Ich wollte nicht mehr an dich denken und ich wollte dich nicht mehr fühlen. Das ist mir in den vergangenen Wochen auch ziemlich gut gelungen. Keine Nächte mehr, in denen ich wach lag und mich fragte, wie es dir geht und was du tust. Nicht mehr diese Frage, ob auch du manchmal an mich denkst. Keine Tage mehr, an denen ich um dich weinte. Keine Wut, kein Hass, keine Trauer, keine Liebe… gar nichts mehr. Und so war es gut. Aber heute tauchtest du ungewollt wieder auf.
Ich war nämlich am Meer. Dort an diesem großen Wasser, das wir vor einigen Monaten noch gemeinsam bestaunt haben. Wir saßen damals einfach so da, haben gar nicht viel geredet. Ich schaute auf den Horizont und musste dir nichts erklären. Denn du wusstest genau, welche Frage sich mir beim Blick auf diese scheinbar mit Bleistift gezeichnete Linie dort hinten immer wieder stellt. Heute erinnerte ich mich wieder an dein Grinsen und deine Augen, an deine Stimme. Und ich fühlte deine verdammte Nähe, obwohl du mir schon so lange nicht mehr nah bist.
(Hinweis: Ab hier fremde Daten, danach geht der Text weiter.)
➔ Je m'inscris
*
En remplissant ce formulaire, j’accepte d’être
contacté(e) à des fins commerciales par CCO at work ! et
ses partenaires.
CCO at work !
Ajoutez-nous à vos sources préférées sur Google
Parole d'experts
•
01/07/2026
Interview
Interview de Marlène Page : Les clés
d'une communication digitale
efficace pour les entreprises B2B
Als wir uns zum ersten Mal begegneten, lugte ich hinter einer dicken Mauer hervor. Die hatte ich mir mühevoll aufgebaut und ich war stolz auf mein Werk. Niemand konnte mich komplett hinter ihr erkennen. Aber du hast nicht locker gelassen und Stein für Stein abgetragen. Solange, bis ich komplett nackt vor dir stand. Seitdem weißt du alles von mir. Du kennst jeden meiner Gedanken und jedes Gefühl. Du hast meinen derben Humor ertragen und auch meine Tränen bemerkt. Du weißt, an welchem Ort ich in diesem Leben noch einmal sein möchte und welche Träume ich noch habe. Du hast mich ungeschminkt angeschaut, aber auch mit der Maske gesehen, die ich für die Welt dort draußen täglich auflege. Du weißt sogar, welches mein Lieblingskleid ist.
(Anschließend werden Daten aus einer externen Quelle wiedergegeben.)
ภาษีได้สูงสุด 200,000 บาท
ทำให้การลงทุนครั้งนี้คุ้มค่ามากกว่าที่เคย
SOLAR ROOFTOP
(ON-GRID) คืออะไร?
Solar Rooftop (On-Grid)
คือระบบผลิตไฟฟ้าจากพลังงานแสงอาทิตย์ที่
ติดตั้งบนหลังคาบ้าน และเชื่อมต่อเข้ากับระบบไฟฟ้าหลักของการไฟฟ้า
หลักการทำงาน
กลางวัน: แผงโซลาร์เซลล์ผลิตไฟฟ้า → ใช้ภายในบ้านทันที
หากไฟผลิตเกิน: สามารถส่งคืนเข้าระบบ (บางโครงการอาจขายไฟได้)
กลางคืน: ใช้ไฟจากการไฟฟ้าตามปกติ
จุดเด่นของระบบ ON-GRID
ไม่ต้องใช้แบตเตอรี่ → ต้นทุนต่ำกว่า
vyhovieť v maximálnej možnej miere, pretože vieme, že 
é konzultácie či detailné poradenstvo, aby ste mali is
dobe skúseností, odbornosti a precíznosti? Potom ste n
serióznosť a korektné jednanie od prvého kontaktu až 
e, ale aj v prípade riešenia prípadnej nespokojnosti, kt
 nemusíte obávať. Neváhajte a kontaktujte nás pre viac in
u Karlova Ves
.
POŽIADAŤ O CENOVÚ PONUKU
Und dann hast du mich in dem Trümmerhaufen dieser eingerissenen Mauer irgendwann einfach stehen lassen. Hast dich nicht einmal mehr umgedreht. Nun sitze ich jedoch hier zwischen den Steinen und bin mittlerweile schon wieder ganz gut vorangekommen, dieses Versteck erneut aufzubauen, größer und stabiler, als vorher. Nein, es ist nicht schön dahinter. Es ist dort einsam und manchmal tut es mir ein wenig leid, wenn jemand sich daran stößt, weil er nicht näher an mich herankommt. Doch, ich habe Angst. So fürchterliche Angst, dass ich irgendwann wieder schutzlos allein stehen gelassen werde, nachdem ich alles gegeben und gezeigt, nachdem ich widerstandslos vertraut habe. Denn es tut so wahnsinnig weh, wenn jemand mit diesem geschenkten Vertrauen einfach verschwindet. Ja, du hast es wunderbar geschafft, dass ich mich wieder hinter dicken Mauern verstecke und dabei immer hoffe, dass mich niemand mehr so wie du erkennt. Natürlich möchte ich wieder vertrauen. Ich möche auch so gerne wieder meine Gedanken und mein verrücktes Fühlen für dieses Leben mit jemandem teilen. Ich möchte Nähe so nah wie möglich. Aber ich schaffe es nicht. Jeder, der an meine Mauer tritt, bedeutet Gefahr für mein Herz, das sich doch gerade von dir erholt hat. Und diese unerträglichen Schmerzen will ich nicht schon wieder aushalten müssen.
Nun stand ich da heute also am Meer und bestaunte allein den Horizont, während du plötzlich wieder in meinen Gedanken auftauchtest. Aber weißt du, was ich dann tat? Obwohl es so kalt und stürmisch war, zog ich die Schuhe aus und ging ins Wasser. Meine Füße und Beine brannten von der Kälte und sie taten weh. Und trotzdem lief ich noch eine Weile weiter durchs Meer.
Denn als die eisigen Wellen vom Sturm mit ungeheurer Kraft gegen meine Waden geschlagen wurden, spürte ich endlich wieder mich und nicht mehr dich…
… und ein neues Lieblingskleid habe ich übrigens auch.